Postgresql – Numerical data with lots of NULLs: 6NF or document database

Architecturedatabase-designdesign-patterndocument-orientedpostgresql

I have a source of numerical data mostly comprised of sensor readings, physical quantities and flags. Each associated with a datetime.

|  id  |        timetag           |   sensor1   |      sensor2     |  flag1  |  ...  |
--------------------------------------------------------------------------------------
| 943  | 2016-12-08 10:27:00.000  |  1.2323523  |  -23123.5346234  |    0    |  ...  |
| 944  | 2016-12-08 10:27:00.038  |     NULL    |     163.6151345  |    1    |  ...  |
| 945  | 2016-12-08 10:27:02.000  |  1.2477801  |       NULL       |    3    |  ...  |
                                       ...

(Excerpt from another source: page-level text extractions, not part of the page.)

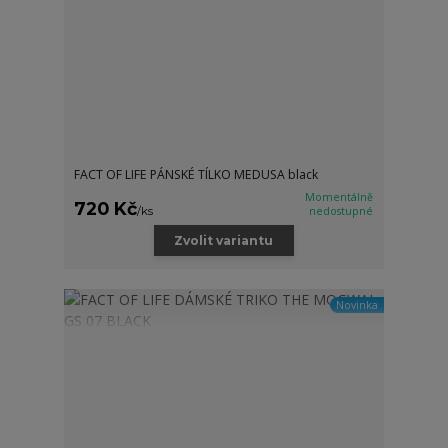
FACT OF LIFE PÁNSKÉ TÍLKO MEDUSA black
Momentálně
720 Kč
/
ks
nedostupné
Zvolit variantu
Novinka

The data has the following characteristics:

There are hundreds of fields, and new unexpected fields may pop up at any time. We need to record those too.
For every row, only a small subset (<10%) of the fields are available.
Sometimes a field is available but corrupted, i.e. NaN, and we need to record that.
Data is written once, updated almost never and read relatively often.
We need to do range queries on the data, both on the date and on the actual numbers.
We don't want to lose any data.
It doesn't need to be a distributed system.

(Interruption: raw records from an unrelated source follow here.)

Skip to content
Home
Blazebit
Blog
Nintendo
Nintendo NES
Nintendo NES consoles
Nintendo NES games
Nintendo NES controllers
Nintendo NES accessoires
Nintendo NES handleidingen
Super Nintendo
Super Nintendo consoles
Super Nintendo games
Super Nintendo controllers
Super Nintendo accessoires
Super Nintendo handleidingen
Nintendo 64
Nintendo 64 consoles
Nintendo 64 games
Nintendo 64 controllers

I'm wondering what the best way to store these data would be.

Solution 1: One big table

A single huge table would be a bad idea, because it would be full of NULLS and inconvenient. Moreover, it would be impossible to distinguish between "recorded but NaN" NULLs and "not recorded" NULLs.

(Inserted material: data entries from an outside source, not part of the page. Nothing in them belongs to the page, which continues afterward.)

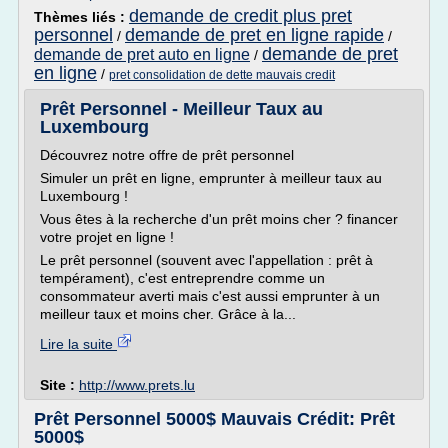
demande de credit plus pret
Thèmes liés :
personnel
demande de pret en ligne rapide
/
/
demande de pret
demande de pret auto en ligne
/
en ligne
/
pret consolidation de dette mauvais credit
Prêt Personnel - Meilleur Taux au
Luxembourg
Découvrez notre offre de prêt personnel
Simuler un prêt en ligne, emprunter à meilleur taux au
Luxembourg !
Vous êtes à la recherche d'un prêt moins cher ? financer
votre projet en ligne !
Le prêt personnel (souvent avec l'appellation : prêt à
tempérament), c'est entreprendre comme un
consommateur averti mais c'est aussi emprunter à un
meilleur taux et moins cher. Grâce à la...
Lire la suite
Site :
http://www.prets.lu
Prêt Personnel 5000$ Mauvais Crédit: Prêt
5000$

Solution 2: 6th normal form

The first solution that comes to mind is to use 6NF, creating one table for each field.

This is clean in theory, but

queries would require many many JOINs at the same time;
new tables would have to be created on the fly when a new field arrives for the first time;
fields that are always paired, like for example longitude and latitude would have to be automatically detected and their tables merged for efficiency;
if at some point one of the columns in a "merged" table (e.g. lon in the lon-lat example above) starts to be obtained independently (without lat), to keep the table in 6NF we would have to detect that and automatically split the table into separate tables.

The above makes for a rather complex solution.

Solution 3: Document database

I've been considering PostgreSQL with JSONB to mimic a document database.
This would allow us to only store the data we have in each row, but still have a single table.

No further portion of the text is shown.